_Material supplied_:
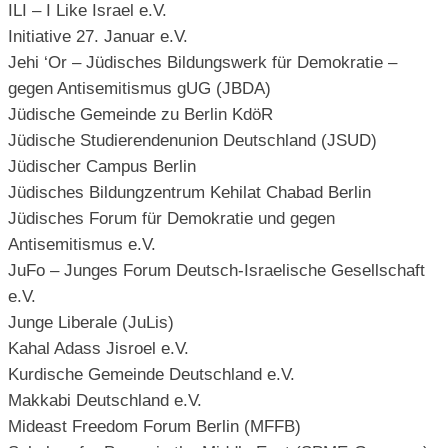
ILI – I Like Israel e.V.
Initiative 27. Januar e.V.
Jehi ‘Or – Jüdisches Bildungswerk für Demokratie –
gegen Antisemitismus gUG (JBDA)
Jüdische Gemeinde zu Berlin KdöR
Jüdische Studierendenunion Deutschland (JSUD)
Jüdischer Campus Berlin
Jüdisches Bildungzentrum Kehilat Chabad Berlin
Jüdisches Forum für Demokratie und gegen
Antisemitismus e.V.
JuFo – Junges Forum Deutsch-Israelische Gesellschaft
e.V.
Junge Liberale (JuLis)
Kahal Adass Jisroel e.V.
Kurdische Gemeinde Deutschland e.V.
Makkabi Deutschland e.V.
Mideast Freedom Forum Berlin (MFFB)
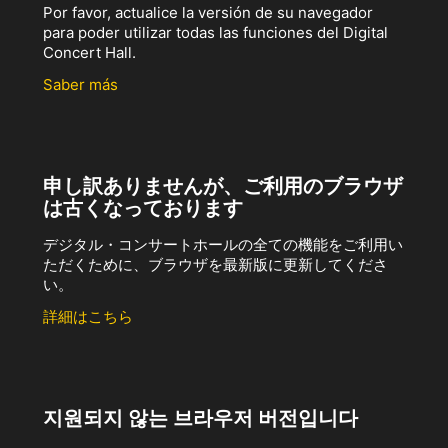
Por favor, actualice la versión de su navegador
para poder utilizar todas las funciones del Digital
Concert Hall.
Saber más
申し訳ありませんが、ご利用のブラウザ
は古くなっております
デジタル・コンサートホールの全ての機能をご利用い
ただくために、ブラウザを最新版に更新してくださ
い。
詳細はこちら
지원되지 않는 브라우저 버전입니다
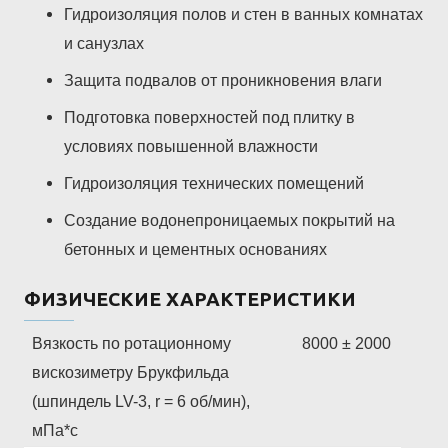
Гидроизоляция полов и стен в ванных комнатах
и санузлах
Защита подвалов от проникновения влаги
Подготовка поверхностей под плитку в
условиях повышенной влажности
Гидроизоляция технических помещений
Создание водонепроницаемых покрытий на
бетонных и цементных основаниях
ФИЗИЧЕСКИЕ ХАРАКТЕРИСТИКИ
Вязкость по ротационному
8000 ± 2000
вискозиметру Брукфильда
(шпиндель LV-3, r = 6 об/мин),
мПа*с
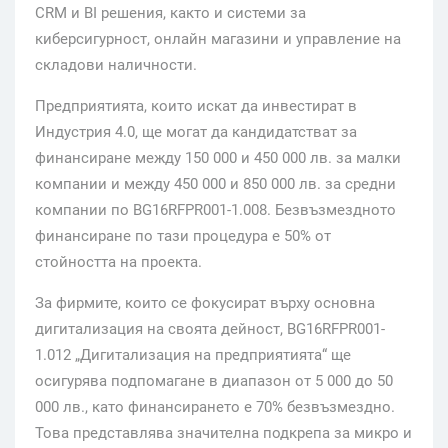
CRM и BI решения, както и системи за
киберсигурност, онлайн магазини и управление на
складови наличности.
Предприятията, които искат да инвестират в
Индустрия 4.0, ще могат да кандидатстват за
финансиране между 150 000 и 450 000 лв. за малки
компании и между 450 000 и 850 000 лв. за средни
компании по BG16RFPR001-1.008. Безвъзмездното
финансиране по тази процедура е 50% от
стойността на проекта.
За фирмите, които се фокусират върху основна
дигитализация на своята дейност, BG16RFPR001-
1.012 „Дигитализация на предприятията“ ще
осигурява подпомагане в диапазон от 5 000 до 50
000 лв., като финансирането е 70% безвъзмездно.
Това представлява значителна подкрепа за микро и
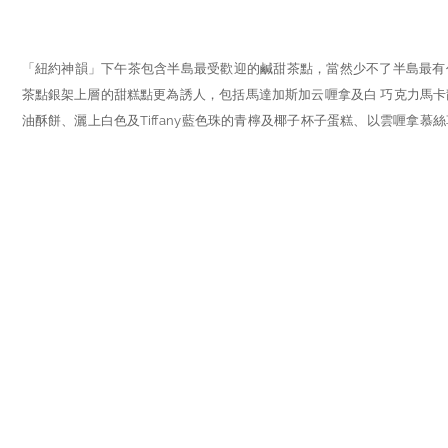
「紐約神韻」下午茶包含半島最受歡迎的鹹甜茶點，當然少不了半島最有
茶點銀架上層的甜糕點更為誘人，包括馬達加斯加云喱拿及白 巧克力馬
油酥餅、灑上白色及Tiffany藍色珠的青檸及椰子杯子蛋糕、以雲喱拿慕
製成的 Tiffany & Co. 經典藍盒形蛋糕，大家絕對不可錯過。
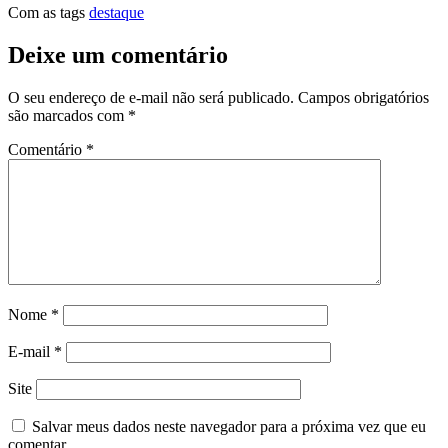
Com as tags
destaque
Deixe um comentário
O seu endereço de e-mail não será publicado.
Campos obrigatórios
são marcados com
*
Comentário
*
Nome
*
E-mail
*
Site
Salvar meus dados neste navegador para a próxima vez que eu
comentar.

_Problem_: Each entry should be set down exactly, pictures excluded.

_Solution below_:
ILI – I Like Israel e.V.
Initiative 27. Januar e.V.
Jehi ‘Or – Jüdisches Bildungswerk für Demokratie –
gegen Antisemitismus gUG (JBDA)
Jüdische Gemeinde zu Berlin KdöR
Jüdische Studierendenunion Deutschland (JSUD)
Jüdischer Campus Berlin
Jüdisches Bildungzentrum Kehilat Chabad Berlin
Jüdisches Forum für Demokratie und gegen
Antisemitismus e.V.
JuFo – Junges Forum Deutsch-Israelische Gesellschaft
e.V.
Junge Liberale (JuLis)
Kahal Adass Jisroel e.V.
Kurdische Gemeinde Deutschland e.V.
Makkabi Deutschland e.V.
Mideast Freedom Forum Berlin (MFFB)
Por favor, actualice la versión de su navegador
para poder utilizar todas las funciones del Digital
Concert Hall.
Saber más
申し訳ありませんが、ご利用のブラウザ
は古くなっております
デジタル・コンサートホールの全ての機能をご利用い
ただくために、ブラウザを最新版に更新してくださ
い。
詳細はこちら
지원되지 않는 브라우저 버전입니다
Гидроизоляция полов и стен в ванных комнатах
и санузлах
Защита подвалов от проникновения влаги
Подготовка поверхностей под плитку в
условиях повышенной влажности
Гидроизоляция технических помещений
Создание водонепроницаемых покрытий на
бетонных и цементных основаниях
ФИЗИЧЕСКИЕ ХАРАКТЕРИСТИКИ
Вязкость по ротационному
8000 ± 2000
вискозиметру Брукфильда
(шпиндель LV-3, r = 6 об/мин),
мПа*с
CRM и BI решения, както и системи за
киберсигурност, онлайн магазини и управление на
складови наличности.
Предприятията, които искат да инвестират в
Индустрия 4.0, ще могат да кандидатстват за
финансиране между 150 000 и 450 000 лв. за малки
компании и между 450 000 и 850 000 лв. за средни
компании по BG16RFPR001-1.008. Безвъзмездното
финансиране по тази процедура е 50% от
стойността на проекта.
За фирмите, които се фокусират върху основна
дигитализация на своята дейност, BG16RFPR001-
1.012 „Дигитализация на предприятията“ ще
осигурява подпомагане в диапазон от 5 000 до 50
000 лв., като финансирането е 70% безвъзмездно.
Това представлява значителна подкрепа за микро и
「紐約神韻」下午茶包含半島最受歡迎的鹹甜茶點，當然少不了半島最有
茶點銀架上層的甜糕點更為誘人，包括馬達加斯加云喱拿及白 巧克力馬
油酥餅、灑上白色及Tiffany藍色珠的青檸及椰子杯子蛋糕、以雲喱拿慕
製成的 Tiffany & Co. 經典藍盒形蛋糕，大家絕對不可錯過。
Com as tags
destaque
Deixe um comentário
O seu endereço de e-mail não será publicado.
Campos obrigatórios
são marcados com
*
Comentário
*
Nome
*
E-mail
*
Site
Salvar meus dados neste navegador para a próxima vez que eu
comentar.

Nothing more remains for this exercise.